Plötzlich war er umringt von Stimmen und Lachen, vom Kiosk an der Ecke riefen ihm Männerstimmen ein einladendes „Salut“ entgegen und boten ihm einen Pastis an, doch ihn zog es weiter Richtung Meer. Möwen kreischten über seinem Kopf, ein Ausflugsdampfer grüßte tutend seine Gäste. Der Wind trug das sanfte Rauschen der Wellen an sein Ohr. Er folgte den Tönen bis zu dem kleinen Stück Strand, auf dem einige Fischerboote lagen und Netze zum Trocknen aufgespannt waren. Die Luft war trocken, es roch nach Salz, Teer und Fisch. Jacques zog seine Schuhe aus und ließ seine Füße von den heranrollenden Wellen umspülen. Das Wasser war kühl und sanft.
Er setzte sich nah der Mole auf einen Stein, nahm seine Gitarre und begann zu spielen erst zaghaft und leise, dann immer schneller und lauter. Er spielte, was ihm gerade in den Sinn kam: Von dem rauschendem Meer erzählte seine Melodie, von den singenden Vögeln, den lachenden Kindern und dem Pfeifen des Windes. Die Zeit schien stillzustehen.

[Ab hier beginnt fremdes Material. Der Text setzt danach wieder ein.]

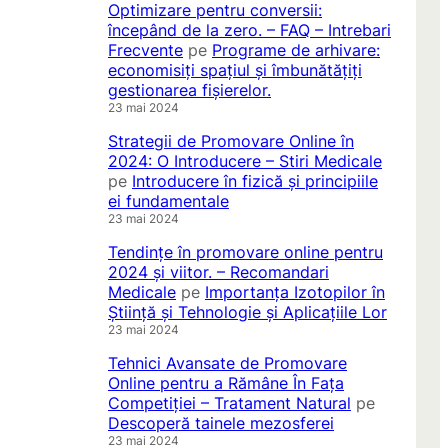
Optimizare pentru conversii:
începând de la zero. – FAQ – Intrebari
Frecvente
pe
Programe de arhivare:
economisiți spațiul și îmbunătățiți
gestionarea fișierelor.
23 mai 2024
Strategii de Promovare Online în
2024: O Introducere – Stiri Medicale
pe
Introducere în fizică și principiile
ei fundamentale
23 mai 2024
Tendințe în promovare online pentru
2024 și viitor. – Recomandari
Medicale
pe
Importanța Izotopilor în
Știință și Tehnologie și Aplicațiile Lor
23 mai 2024
Tehnici Avansate de Promovare
Online pentru a Rămâne În Fața
Competiției – Tratament Natural
pe
Descoperă tainele mezosferei
23 mai 2024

Er musste schon eine ganze Weile gespielt haben, da spürte er einen Atem in seinem Nacken. Er wandte sich um, sah aber nur noch den Rücken einer alten Frau, die langsam durch den Sand davon ging. In seinem Strohhut lagen zwei Geldscheine.

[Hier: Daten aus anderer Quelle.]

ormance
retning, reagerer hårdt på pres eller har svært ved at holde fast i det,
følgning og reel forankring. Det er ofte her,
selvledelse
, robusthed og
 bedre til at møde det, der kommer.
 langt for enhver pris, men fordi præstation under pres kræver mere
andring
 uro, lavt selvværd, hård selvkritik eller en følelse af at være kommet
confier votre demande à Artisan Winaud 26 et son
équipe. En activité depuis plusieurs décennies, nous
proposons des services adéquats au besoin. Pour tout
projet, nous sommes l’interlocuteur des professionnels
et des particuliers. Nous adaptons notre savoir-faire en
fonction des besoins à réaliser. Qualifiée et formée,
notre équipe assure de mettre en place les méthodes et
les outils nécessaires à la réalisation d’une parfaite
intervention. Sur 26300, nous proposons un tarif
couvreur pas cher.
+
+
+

Jacques wollte rufen, doch über seine Lippen, kam nur ein gestammeltes „Merci“, das ganz tief aus seinem Inneren zu kommen schien. Rasch zählte er das Geld, sein Herz machte einen Sprung - es reichte! Er flog mehr als dass er rannte zur Apotheke an der Hauptstraße. Mit der rettenden Medizin in der Tasche eilte er zurück, vorbei am Kiosk und hinein in das kleine graue Haus, in dem das karge Zimmer ihnen als Zuhause diente.
Sein Atem ging keuchend und er rang nach Luft. Dann trat er in den Raum. Irgendetwas hatte sich verändert. Verwirrt blickte um sich. Es war dieselbe Stube, die er erst vor kurzer Zeit verlassen hatte und doch wirkte sie lebendiger und frischer. Auf dem Tisch lag noch immer die Zeitung vom Vortag und die unbeschriebenen Notenblätter, sein leeres Weinglas war dort, an dessen Grund dunkelrot fast schwarz ein kleiner Rest Rotwein getrocknet war und daneben in der Vase stand immer noch die Rose. Doch nun war sie strahlend weiß und leuchtend! Wie konnte das sein? Langsam wandte er sich seiner Tochter zu. Ihre Wangen wirkten leicht gerötet und als er an ihr Bett trat und ihr sanft über die Stirn streichelte bemerkte er, dass diese nicht mehr schweißnass war und fiebrig glühte, sondern sich zart und kühl anfühlte. Sie öffnete langsam die schweren Lider, blickte ihm in die Augen und lächelte liebevoll.
Er schlang seine Arme um sie, dann nahm er sie auf den Rücken. Sie war federleicht. Und er trug sie aus dem Raum durch die Tür und in die Freiheit. Ohne es zu bemerken, summte er dabei das Lied, das am Strand zu ihm gekommen war.